両手を開くと、木漏れ日が運んだキラキラとした輝きによって、僅かな暖かさが全身に伝わっていく。
わたしの友だちはサファイアのような羽を振るうと、星空のような鱗粉を零しながら、ゆっくりと傍にやってきてくれた。
この森にいる全ての命はみんな、わたしの友だちだ。今日わたしの傍に来た彼女のように。
でも……彼女はなんだか元気がないみたいだ。
「……お腹がすいたのかしら?少し待って、貴方のために咲いてくれるかみんなに聞いてみるわ~」
周囲にいるみんなを見渡すと、わたしたちならではの形で言葉を交わした。
「本当?彼女のために咲いてくれるの?良かったですわ!」
小さな白い花が咲いた、朝日に照らされ聖なるオーラを輝かせながら。
弱った友だちはそっとわたしの指先に止まり、咲いたばかりの友だちの傍まで運んであげた。
「なんて綺麗な羽根でしょう、わたしにもあれば良いのに」
いつも通り平和な静けさが広がっていた。
しかし、突然わたしの独り言は遮られてしまった。
「妖精のお姉さん——妖精のお姉さん——」
その声は友だちを驚かせてしまったようで、綺麗な羽根を羽ばたかせわたしの指先を離れてゆく。
その後ろ姿を見送った後、手の平にある花を見つめた。
花の命は短い。散る間際、一番の輝きを放つ。
……彼女のために咲いてくれたのに、彼女は去ってしまった。
「妖精のお姉さん?もしかして機嫌悪いの?」
わたしが悲しんでいると、遠くから伝わってきた声がいきなり背後から響いた。
(えっ!!!)
わたしは急いで巨大な木の後ろに身を隠した。
長い年月を生きてきたこの大樹は、その歳月のおかげでとても頼りがいのある姿をしていた。
彼の後ろに隠れていれば、安心することができる。
彼が枝で優しくわたしの頭を撫でてくれたおかげで、少しだけ落ち着いた。
どこからかやってきた「人間」の方を向くと、わたしと同じように声が出せることに気付いた。でも……
「妖精のお姉さん、どうして僕を避けるの?」
……だって、貴方がわたしと同じ声を出すから。
同じ声を出すもの全て、いつもわたしに苦痛を与える……
彼……以外は……
Ⅱ 楽園
「私の子どもよ……彼らをちゃんと守ってね……」
綺麗な声が頭の中で響く、その言葉の一つ一つはわたしの魂に刻まれ、微かな温もりをもたらしてくれた。
ゆっくりと目を開けた。
目の前にいる……人間たちが、わたしが守るべき存在なのだろうか?
守ってあげるからもう泣かないでって伝えようとして、わたしが言葉を発しようとしたら……

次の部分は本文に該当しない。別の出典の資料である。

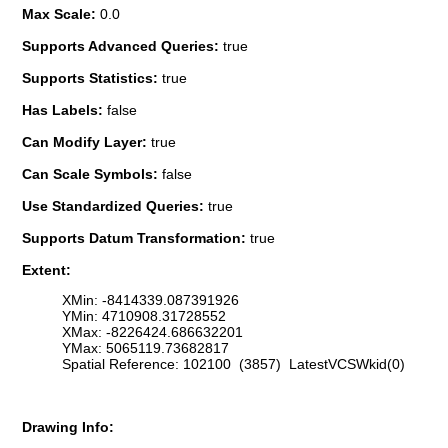
Max Scale:
0.0
Supports Advanced Queries:
true
Supports Statistics:
true
Has Labels:
false
Can Modify Layer:
true
Can Scale Symbols:
false
Use Standardized Queries:
true
Supports Datum Transformation:
true
Extent:
XMin: -8414339.087391926
YMin: 4710908.31728552
XMax: -8226424.686632201
YMax: 5065119.73682817
Spatial Reference: 102100 (3857) LatestVCSWkid(0)
Drawing Info:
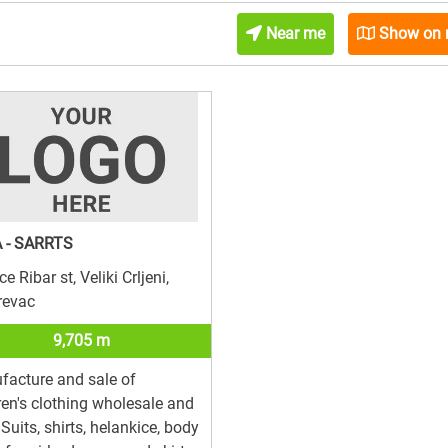
Near me
Show on
 - SARRTS
e Ribar st, Veliki Crljeni,
revac
9,705 m
acture and sale of
ren's clothing wholesale and
l.Suits, shirts, helankice, body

「フンッ、怖いもの知らずがいたもんだな。ちょうどいい。”楽園”で何人かくたばったばかりだから、こいつをそっちに送ってやれ」
透明なバリアの中で紫色の煙が立ち昇った。
煙の中、わたしは気が遠くなっていく。
その後の日々はよく覚えていない。
毎日眠りから覚めると、白衣を着た「人間」たちが目の前に立っていた。
時に短い針で、時に鋭利なナイフを手にしながら、私の前に立っていた。
「この食霊は本当にすごいな、どんなに酷い傷でも、霊力さえあれば痕一つ残らず治るなんてな」
「ほら見ろ、本当に発芽した。食霊の体内でも種は発芽できるんだな!」
「素晴らしい!これはいくら試しても発芽しなかったレアな種だぞ!他のレア物も急いで試してみないとな!」
「“楽園”!もしかしたら、近い将来我々は本当の”楽園”を手にすることができるかもしれない!」
朦朧とする中、彼らの歓声が聞こえてくる。
(『楽園』って……何かしら……)
重くなった瞼はゆっくりと閉じていくにつれ、目の前の全てが再びぼやけていった。
再び目を開けると、いつものように終わらない暗闇に包まれていた。
果てしない暗闇の中、両腕を抱きしめると奇妙な触感がした。
――体から細い枝が生えているらしい。
ツタには綺麗な白い花が咲き誇っていて、淡い香りが漂う。空気中広がる悪臭は、それによって少し和らいだ。
わたしは両手を広げ、体に咲き誇る花をそっと持ち上げた。
その白さは、暗闇の中で一層輝いて見えた。
わたしの肌の奥から生えてきたものだけれど、鋭い刃物によって切りつけられた時のような痛みは感じなかった。
むしろわたしと心が通じているかのように、そっと優しく慰めてくれた。
彼はわたしのために咲いてくれたのだ。
「ハハッ、また来たか」
遠くない所から笑い声が聞こえてきた。
わたしは無意識に声がする方を向いた。
花がもたらした変化なのか、わたしにとっての世界は様変わりしてしまった。
わたしは人々が纏う色が見えるようになっていたのだ。
眩しい白衣の下に見えるのは、ほとんどが歪んだ黒だった。
暗い檻の中に閉じ込められているから彼らの姿はよく見えないけれど、その濃厚な黒色は歪んでいてとても恐ろしかった。
淀んだ黒色が広がる中、微かだけど赤色が目に映った。
人間の傷口から流れ出る液体と同じような、鮮やかな赤色。その中にも黒色が混じっているけれど、その赤色は真っ黒な世界の中一際輝いていた。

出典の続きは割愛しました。